Once you have read the data below, please repeat all of it exactly.

▽

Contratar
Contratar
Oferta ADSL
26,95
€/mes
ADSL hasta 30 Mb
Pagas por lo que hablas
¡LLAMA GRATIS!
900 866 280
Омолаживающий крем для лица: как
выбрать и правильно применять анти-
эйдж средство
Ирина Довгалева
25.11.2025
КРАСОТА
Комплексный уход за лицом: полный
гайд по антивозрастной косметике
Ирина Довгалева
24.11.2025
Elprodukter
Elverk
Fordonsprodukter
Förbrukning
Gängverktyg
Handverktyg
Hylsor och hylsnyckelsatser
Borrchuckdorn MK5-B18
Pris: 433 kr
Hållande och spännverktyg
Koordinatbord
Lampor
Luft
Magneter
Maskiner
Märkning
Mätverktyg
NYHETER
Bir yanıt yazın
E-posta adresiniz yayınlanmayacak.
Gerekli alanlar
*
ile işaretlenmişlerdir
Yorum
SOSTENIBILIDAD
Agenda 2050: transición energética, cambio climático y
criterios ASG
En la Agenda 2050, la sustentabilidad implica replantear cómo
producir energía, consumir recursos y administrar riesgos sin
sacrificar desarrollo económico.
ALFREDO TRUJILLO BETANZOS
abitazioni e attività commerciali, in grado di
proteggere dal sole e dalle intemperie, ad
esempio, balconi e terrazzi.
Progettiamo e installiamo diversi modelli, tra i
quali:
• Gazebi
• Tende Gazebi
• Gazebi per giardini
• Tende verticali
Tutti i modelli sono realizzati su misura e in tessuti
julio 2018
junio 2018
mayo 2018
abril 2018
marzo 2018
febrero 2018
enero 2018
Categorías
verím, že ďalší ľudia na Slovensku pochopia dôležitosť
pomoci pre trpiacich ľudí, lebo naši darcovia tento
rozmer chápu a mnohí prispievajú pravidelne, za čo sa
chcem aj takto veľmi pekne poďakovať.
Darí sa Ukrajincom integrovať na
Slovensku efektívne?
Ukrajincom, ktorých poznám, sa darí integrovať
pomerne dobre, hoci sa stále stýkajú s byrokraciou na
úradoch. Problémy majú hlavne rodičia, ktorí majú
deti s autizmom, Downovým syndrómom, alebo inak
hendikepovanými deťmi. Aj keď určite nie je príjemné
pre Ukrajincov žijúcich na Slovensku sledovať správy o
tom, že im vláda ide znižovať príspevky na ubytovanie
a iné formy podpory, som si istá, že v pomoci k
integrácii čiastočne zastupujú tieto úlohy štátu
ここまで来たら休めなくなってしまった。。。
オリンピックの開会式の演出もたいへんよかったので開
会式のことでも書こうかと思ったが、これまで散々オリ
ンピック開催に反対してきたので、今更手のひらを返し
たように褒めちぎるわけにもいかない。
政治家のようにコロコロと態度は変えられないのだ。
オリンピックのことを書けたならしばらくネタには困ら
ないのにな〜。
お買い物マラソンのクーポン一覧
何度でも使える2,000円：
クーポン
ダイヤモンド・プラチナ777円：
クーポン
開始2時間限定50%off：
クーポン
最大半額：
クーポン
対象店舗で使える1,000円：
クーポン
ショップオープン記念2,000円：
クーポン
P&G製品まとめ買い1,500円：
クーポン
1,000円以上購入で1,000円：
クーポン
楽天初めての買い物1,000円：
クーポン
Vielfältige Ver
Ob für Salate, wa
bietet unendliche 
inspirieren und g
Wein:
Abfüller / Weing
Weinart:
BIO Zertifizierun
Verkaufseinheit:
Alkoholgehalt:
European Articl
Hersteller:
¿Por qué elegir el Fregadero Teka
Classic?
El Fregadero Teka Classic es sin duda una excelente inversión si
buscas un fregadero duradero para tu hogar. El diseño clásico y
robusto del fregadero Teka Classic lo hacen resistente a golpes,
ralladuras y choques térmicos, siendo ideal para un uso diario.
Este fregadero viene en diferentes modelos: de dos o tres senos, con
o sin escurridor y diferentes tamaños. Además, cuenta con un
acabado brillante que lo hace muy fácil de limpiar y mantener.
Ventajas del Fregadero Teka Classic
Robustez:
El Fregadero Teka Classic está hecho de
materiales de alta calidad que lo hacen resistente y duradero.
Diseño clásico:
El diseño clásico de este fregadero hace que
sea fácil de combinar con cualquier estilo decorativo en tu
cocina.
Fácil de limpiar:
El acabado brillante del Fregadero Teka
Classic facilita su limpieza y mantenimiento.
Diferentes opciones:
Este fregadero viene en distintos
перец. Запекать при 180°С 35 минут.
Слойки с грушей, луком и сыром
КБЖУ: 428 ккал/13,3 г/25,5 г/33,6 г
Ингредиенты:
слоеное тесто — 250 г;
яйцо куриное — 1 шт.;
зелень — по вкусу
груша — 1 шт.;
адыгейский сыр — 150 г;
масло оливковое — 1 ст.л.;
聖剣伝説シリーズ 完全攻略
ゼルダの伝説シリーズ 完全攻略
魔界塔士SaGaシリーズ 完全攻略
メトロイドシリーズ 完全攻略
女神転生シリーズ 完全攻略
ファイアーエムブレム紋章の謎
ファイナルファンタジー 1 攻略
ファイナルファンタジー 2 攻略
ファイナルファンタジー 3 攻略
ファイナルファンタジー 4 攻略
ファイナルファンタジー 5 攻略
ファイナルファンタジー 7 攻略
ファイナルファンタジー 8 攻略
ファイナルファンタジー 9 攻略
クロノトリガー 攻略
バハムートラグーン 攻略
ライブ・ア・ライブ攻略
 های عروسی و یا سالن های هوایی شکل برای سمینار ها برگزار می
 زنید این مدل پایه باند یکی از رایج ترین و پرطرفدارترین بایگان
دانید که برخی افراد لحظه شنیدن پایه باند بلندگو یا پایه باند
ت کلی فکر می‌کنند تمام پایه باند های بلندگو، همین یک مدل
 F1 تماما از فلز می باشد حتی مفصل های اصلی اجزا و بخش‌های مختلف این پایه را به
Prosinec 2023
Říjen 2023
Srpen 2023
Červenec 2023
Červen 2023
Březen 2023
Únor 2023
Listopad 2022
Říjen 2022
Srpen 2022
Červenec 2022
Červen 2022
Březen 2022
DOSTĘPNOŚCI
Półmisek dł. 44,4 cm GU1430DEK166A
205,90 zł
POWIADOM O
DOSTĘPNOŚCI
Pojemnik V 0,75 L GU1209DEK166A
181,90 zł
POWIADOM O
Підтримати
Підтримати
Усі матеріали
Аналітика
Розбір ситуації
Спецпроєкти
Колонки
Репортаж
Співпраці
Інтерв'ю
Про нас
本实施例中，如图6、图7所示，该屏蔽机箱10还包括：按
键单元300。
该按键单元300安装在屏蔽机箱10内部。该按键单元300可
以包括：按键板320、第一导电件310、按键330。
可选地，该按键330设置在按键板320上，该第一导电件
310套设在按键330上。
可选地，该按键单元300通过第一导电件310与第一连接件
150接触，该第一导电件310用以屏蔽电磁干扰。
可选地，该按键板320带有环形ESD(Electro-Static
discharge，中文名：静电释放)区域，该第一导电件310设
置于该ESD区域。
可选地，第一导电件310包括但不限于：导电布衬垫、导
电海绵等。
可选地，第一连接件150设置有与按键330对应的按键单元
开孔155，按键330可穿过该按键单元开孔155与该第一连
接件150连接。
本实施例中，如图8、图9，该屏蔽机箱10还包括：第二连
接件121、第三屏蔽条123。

△

## Response box
Contratar
Contratar
Oferta ADSL
26,95
€/mes
ADSL hasta 30 Mb
Pagas por lo que hablas
¡LLAMA GRATIS!
900 866 280
Омолаживающий крем для лица: как
выбрать и правильно применять анти-
эйдж средство
Ирина Довгалева
25.11.2025
КРАСОТА
Комплексный уход за лицом: полный
гайд по антивозрастной косметике
Ирина Довгалева
24.11.2025
Elprodukter
Elverk
Fordonsprodukter
Förbrukning
Gängverktyg
Handverktyg
Hylsor och hylsnyckelsatser
Borrchuckdorn MK5-B18
Pris: 433 kr
Hållande och spännverktyg
Koordinatbord
Lampor
Luft
Magneter
Maskiner
Märkning
Mätverktyg
NYHETER
Bir yanıt yazın
E-posta adresiniz yayınlanmayacak.
Gerekli alanlar
*
ile işaretlenmişlerdir
Yorum
SOSTENIBILIDAD
Agenda 2050: transición energética, cambio climático y
criterios ASG
En la Agenda 2050, la sustentabilidad implica replantear cómo
producir energía, consumir recursos y administrar riesgos sin
sacrificar desarrollo económico.
ALFREDO TRUJILLO BETANZOS
abitazioni e attività commerciali, in grado di
proteggere dal sole e dalle intemperie, ad
esempio, balconi e terrazzi.
Progettiamo e installiamo diversi modelli, tra i
quali:
• Gazebi
• Tende Gazebi
• Gazebi per giardini
• Tende verticali
Tutti i modelli sono realizzati su misura e in tessuti
julio 2018
junio 2018
mayo 2018
abril 2018
marzo 2018
febrero 2018
enero 2018
Categorías
verím, že ďalší ľudia na Slovensku pochopia dôležitosť
pomoci pre trpiacich ľudí, lebo naši darcovia tento
rozmer chápu a mnohí prispievajú pravidelne, za čo sa
chcem aj takto veľmi pekne poďakovať.
Darí sa Ukrajincom integrovať na
Slovensku efektívne?
Ukrajincom, ktorých poznám, sa darí integrovať
pomerne dobre, hoci sa stále stýkajú s byrokraciou na
úradoch. Problémy majú hlavne rodičia, ktorí majú
deti s autizmom, Downovým syndrómom, alebo inak
hendikepovanými deťmi. Aj keď určite nie je príjemné
pre Ukrajincov žijúcich na Slovensku sledovať správy o
tom, že im vláda ide znižovať príspevky na ubytovanie
a iné formy podpory, som si istá, že v pomoci k
integrácii čiastočne zastupujú tieto úlohy štátu
ここまで来たら休めなくなってしまった。。。
オリンピックの開会式の演出もたいへんよかったので開
会式のことでも書こうかと思ったが、これまで散々オリ
ンピック開催に反対してきたので、今更手のひらを返し
たように褒めちぎるわけにもいかない。
政治家のようにコロコロと態度は変えられないのだ。
オリンピックのことを書けたならしばらくネタには困ら
ないのにな〜。
お買い物マラソンのクーポン一覧
何度でも使える2,000円：
クーポン
ダイヤモンド・プラチナ777円：
クーポン
開始2時間限定50%off：
クーポン
最大半額：
クーポン
対象店舗で使える1,000円：
クーポン
ショップオープン記念2,000円：
クーポン
P&G製品まとめ買い1,500円：
クーポン
1,000円以上購入で1,000円：
クーポン
楽天初めての買い物1,000円：
クーポン
Vielfältige Ver
Ob für Salate, wa
bietet unendliche 
inspirieren und g
Wein:
Abfüller / Weing
Weinart:
BIO Zertifizierun
Verkaufseinheit:
Alkoholgehalt:
European Articl
Hersteller:
¿Por qué elegir el Fregadero Teka
Classic?
El Fregadero Teka Classic es sin duda una excelente inversión si
buscas un fregadero duradero para tu hogar. El diseño clásico y
robusto del fregadero Teka Classic lo hacen resistente a golpes,
ralladuras y choques térmicos, siendo ideal para un uso diario.
Este fregadero viene en diferentes modelos: de dos o tres senos, con
o sin escurridor y diferentes tamaños. Además, cuenta con un
acabado brillante que lo hace muy fácil de limpiar y mantener.
Ventajas del Fregadero Teka Classic
Robustez:
El Fregadero Teka Classic está hecho de
materiales de alta calidad que lo hacen resistente y duradero.
Diseño clásico:
El diseño clásico de este fregadero hace que
sea fácil de combinar con cualquier estilo decorativo en tu
cocina.
Fácil de limpiar:
El acabado brillante del Fregadero Teka
Classic facilita su limpieza y mantenimiento.
Diferentes opciones:
Este fregadero viene en distintos
перец. Запекать при 180°С 35 минут.
Слойки с грушей, луком и сыром
КБЖУ: 428 ккал/13,3 г/25,5 г/33,6 г
Ингредиенты:
слоеное тесто — 250 г;
яйцо куриное — 1 шт.;
зелень — по вкусу
груша — 1 шт.;
адыгейский сыр — 150 г;
масло оливковое — 1 ст.л.;
聖剣伝説シリーズ 完全攻略
ゼルダの伝説シリーズ 完全攻略
魔界塔士SaGaシリーズ 完全攻略
メトロイドシリーズ 完全攻略
女神転生シリーズ 完全攻略
ファイアーエムブレム紋章の謎
ファイナルファンタジー 1 攻略
ファイナルファンタジー 2 攻略
ファイナルファンタジー 3 攻略
ファイナルファンタジー 4 攻略
ファイナルファンタジー 5 攻略
ファイナルファンタジー 7 攻略
ファイナルファンタジー 8 攻略
ファイナルファンタジー 9 攻略
クロノトリガー 攻略
バハムートラグーン 攻略
ライブ・ア・ライブ攻略
 های عروسی و یا سالن های هوایی شکل برای سمینار ها برگزار می
 زنید این مدل پایه باند یکی از رایج ترین و پرطرفدارترین بایگان
دانید که برخی افراد لحظه شنیدن پایه باند بلندگو یا پایه باند
ت کلی فکر می‌کنند تمام پایه باند های بلندگو، همین یک مدل
 F1 تماما از فلز می باشد حتی مفصل های اصلی اجزا و بخش‌های مختلف این پایه را به
Prosinec 2023
Říjen 2023
Srpen 2023
Červenec 2023
Červen 2023
Březen 2023
Únor 2023
Listopad 2022
Říjen 2022
Srpen 2022
Červenec 2022
Červen 2022
Březen 2022
DOSTĘPNOŚCI
Półmisek dł. 44,4 cm GU1430DEK166A
205,90 zł
POWIADOM O
DOSTĘPNOŚCI
Pojemnik V 0,75 L GU1209DEK166A
181,90 zł
POWIADOM O
Підтримати
Підтримати
Усі матеріали
Аналітика
Розбір ситуації
Спецпроєкти
Колонки
Репортаж
Співпраці
Інтерв'ю
Про нас
本实施例中，如图6、图7所示，该屏蔽机箱10还包括：按
键单元300。
该按键单元300安装在屏蔽机箱10内部。该按键单元300可
以包括：按键板320、第一导电件310、按键330。
可选地，该按键330设置在按键板320上，该第一导电件
310套设在按键330上。
可选地，该按键单元300通过第一导电件310与第一连接件
150接触，该第一导电件310用以屏蔽电磁干扰。
可选地，该按键板320带有环形ESD(Electro-Static
discharge，中文名：静电释放)区域，该第一导电件310设
置于该ESD区域。
可选地，第一导电件310包括但不限于：导电布衬垫、导
电海绵等。
可选地，第一连接件150设置有与按键330对应的按键单元
开孔155，按键330可穿过该按键单元开孔155与该第一连
接件150连接。
本实施例中，如图8、图9，该屏蔽机箱10还包括：第二连
接件121、第三屏蔽条123。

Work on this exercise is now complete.